Over time, the system faced challenges due to increasing data volume and demand. It was originally built as a monolithic infrastructure on aging on-premises servers with expensive legacy software. This outdated setup no longer met the flexibility, maintainability, scalability, or performance requirements of a mission-critical system. The system’s performance suffered during recall events with high traffic spikes, and scaling on the old servers was expensive and cumbersome. Our client desired an infrastructure that could scale dynamically based on demand.
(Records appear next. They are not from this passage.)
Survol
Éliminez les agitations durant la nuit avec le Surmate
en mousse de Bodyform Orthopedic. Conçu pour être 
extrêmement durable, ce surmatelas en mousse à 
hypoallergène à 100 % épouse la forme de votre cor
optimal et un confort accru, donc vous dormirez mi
Furthermore, the legacy software couldn’t support modern upstream/downstream applications, making it difficult to add new features and functionality. Recognizing these challenges, our client sought CTAC’s expertise to modernize the application software and migrate legacy workflows to a cloud-based, modular system, ensuring improved performance to meet both current and future needs.
Solution:
The system urgently needed modernization, encompassing both software and hardware aspects. A ‘Lift and Shift’ migration from on-premises to the cloud wouldn’t suffice due to years of technical debt. Instead, our team conducted a comprehensive migration to AWS, replacing legacy middleware and appliances with AWS-managed services. Crucially, the system played a central role for various entities, necessitating uninterrupted real-time information workflows during the migration.
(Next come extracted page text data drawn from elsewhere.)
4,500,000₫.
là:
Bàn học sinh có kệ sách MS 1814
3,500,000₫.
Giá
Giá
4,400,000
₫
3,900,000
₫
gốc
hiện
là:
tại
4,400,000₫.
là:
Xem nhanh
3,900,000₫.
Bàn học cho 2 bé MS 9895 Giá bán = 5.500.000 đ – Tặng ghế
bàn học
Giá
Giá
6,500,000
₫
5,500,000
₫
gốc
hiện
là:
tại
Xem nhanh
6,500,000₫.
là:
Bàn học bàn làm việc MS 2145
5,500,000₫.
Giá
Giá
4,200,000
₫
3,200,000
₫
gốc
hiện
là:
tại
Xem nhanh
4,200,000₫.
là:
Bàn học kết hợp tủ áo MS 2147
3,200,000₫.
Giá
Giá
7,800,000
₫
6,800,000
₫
Our partnership with AWS involved close collaboration with their engineers, ensuring alignment with AWS best practices. We transitioned from on-premises physical networks to Virtual Private Networks (VPCs) and subnets. The VPC was designed with public/private subnet separation, service endpoints, and NAT Gateways. Amazon WAF, ACLs, security groups, and IAM enforced security policies. Microservices on Lambda were the target for most workloads, while autoscaling EC2 clusters were used for resource-intensive tasks like zip file processing and threat scanning. Serverless scripts, leveraging Lambda Layers and versioning, ensured runtime flexibility and rollbacks. We established four distinct environments (Development, Staging, Q&A, and Production) as Infrastructure as Code (IaC) using CloudFormation scripts and AWS Serverless Application Model (SAM).
Much of the legacy infrastructure consisted of proprietary middleware, applications, and costly software licenses. The modernization and migration of the system included the following changes:
- The migration of data out of legacy Oracle instances into AWS Aurora PostgreSQL.
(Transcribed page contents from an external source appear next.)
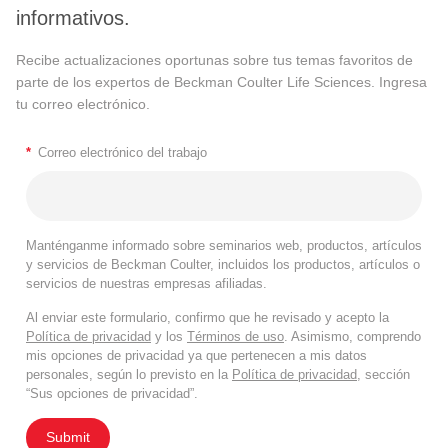
informativos.
Recibe actualizaciones oportunas sobre tus temas favoritos de
parte de los expertos de Beckman Coulter Life Sciences. Ingresa
tu correo electrónico.
*
Correo electrónico del trabajo
Manténganme informado sobre seminarios web, productos, artículos
y servicios de Beckman Coulter, incluidos los productos, artículos o
servicios de nuestras empresas afiliadas.
Al enviar este formulario, confirmo que he revisado y acepto la
Política de privacidad
y los
Términos de uso
. Asimismo, comprendo
mis opciones de privacidad ya que pertenecen a mis datos
personales, según lo previsto en la
Política de privacidad
, sección
“Sus opciones de privacidad”.
Submit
- Replacing legacy enterprise Java applications and app servers with modern serverless nodeJS equivalents
- Replacing proprietary middleware and appliances with services including SQS (queued messages), SNS (notification of events), AWS S3, and API Gateway. API Gateways were defined using Swagger.
- Replacing costly Microsoft Windows server instances with more flexible RedHat Enterprise Linux (RHEL)
- Replaced legacy search tool Lucene with AWS OpenSearch Service
- Replace dedicated web servers with S3 and CloudFront
Additionally, our team used AWS Command Line Interface (CLI) and Software Developer Kits (SDKs) for object migration and syncing, while also configuring a DevOps CI/CD pipeline managed within Jenkins. This pipeline is integrated with AWS CodeCommit for version control. AWS CloudWatch provided telemetry metrics and error reporting, visualized through CloudWatch dashboards. The resulting modernized system ensures flexibility, performance, and maintainability for our client’s mission of public safety.
Outcome:
The result of this work provided our client with a modernized, modular cloud-native solution that has the scalability and performance to meet the growing needs of their user base for years to come. The system is now built with the scalability to meet the system’s reliably unreliable traffic. Its monolithic infrastructure has been replaced with serverless microservices, providing developers with the ability to quickly update workflows and add new features as needed.
Previously, the architecture required queued, multi-day batches to ingest and disseminate information. Now, the system’s integration and design allow for real-time, asynchronous data flow between upstream/downstream applications. Dozens of expensive, legacy servers have been replaced by a handful of on-demand cloud computing instances. The migration and modernization of the system have provided our client and its customers with the capability for continued enhancement and growth for years to come.